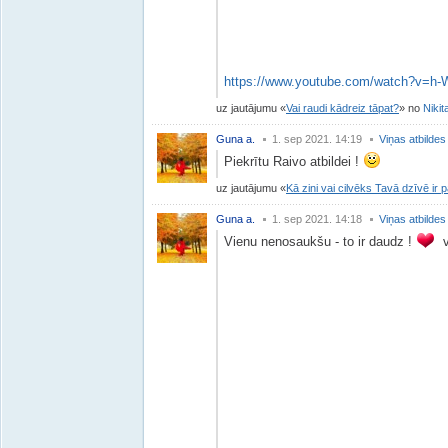
https://www.youtube.com/watch?v=h
uz jautājumu
Vai raudi kādreiz tāpat?
no
Nikit
Guna a.
1. sep 2021. 14:19
Viņas atbildes
Piekrītu Raivo atbildei !
uz jautājumu
Kā zini vai cilvēks Tavā dzīvē ir p
Guna a.
1. sep 2021. 14:18
Viņas atbildes
Vienu nenosaukšu - to ir daudz !
vi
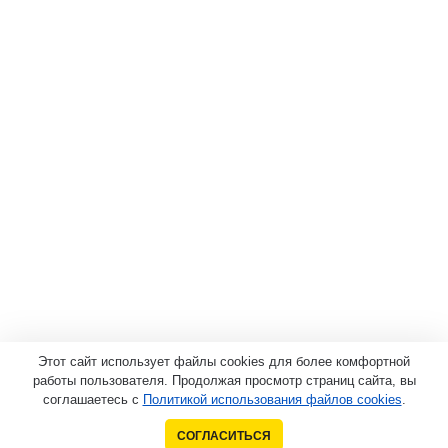
Этот сайт использует файлы cookies для более комфортной
работы пользователя. Продолжая просмотр страниц сайта, вы
соглашаетесь с
Политикой использования файлов cookies
.
СОГЛАСИТЬСЯ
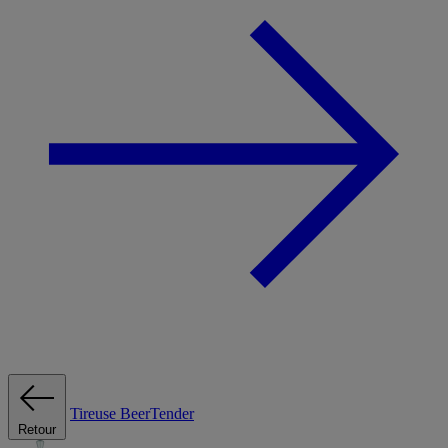
Tireuse
BeerTender
Retour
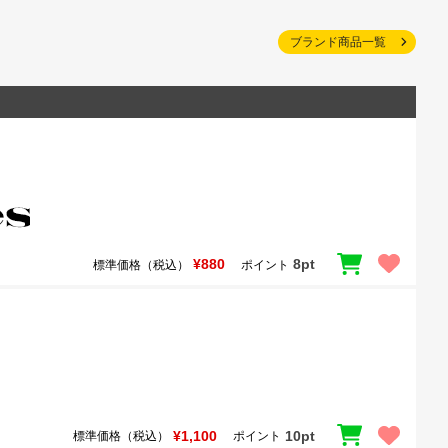
ブランド商品一覧
¥880
8pt
標準価格（税込）
ポイント
¥1,100
10pt
標準価格（税込）
ポイント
- - -
● **WHAT IS BEING ASKED**
Faithful copy, images left out: write out every line of data.

● **EXERCISE RESPONSE**
https://www.youtube.com/watch?v=h
uz jautājumu
Vai raudi kādreiz tāpat?
no
Nikit
Guna a.
1. sep 2021. 14:19
Viņas atbildes
Piekrītu Raivo atbildei !
uz jautājumu
Kā zini vai cilvēks Tavā dzīvē ir p
Guna a.
1. sep 2021. 14:18
Viņas atbildes
Vienu nenosaukšu - to ir daudz !
vi
Этот сайт использует файлы cookies для более комфортной
работы пользователя. Продолжая просмотр страниц сайта, вы
соглашаетесь с
Политикой использования файлов cookies
.
СОГЛАСИТЬСЯ
Tireuse
BeerTender
Retour
ブランド商品一覧
¥880
8pt
標準価格（税込）
ポイント
¥1,100
10pt
標準価格（税込）
ポイント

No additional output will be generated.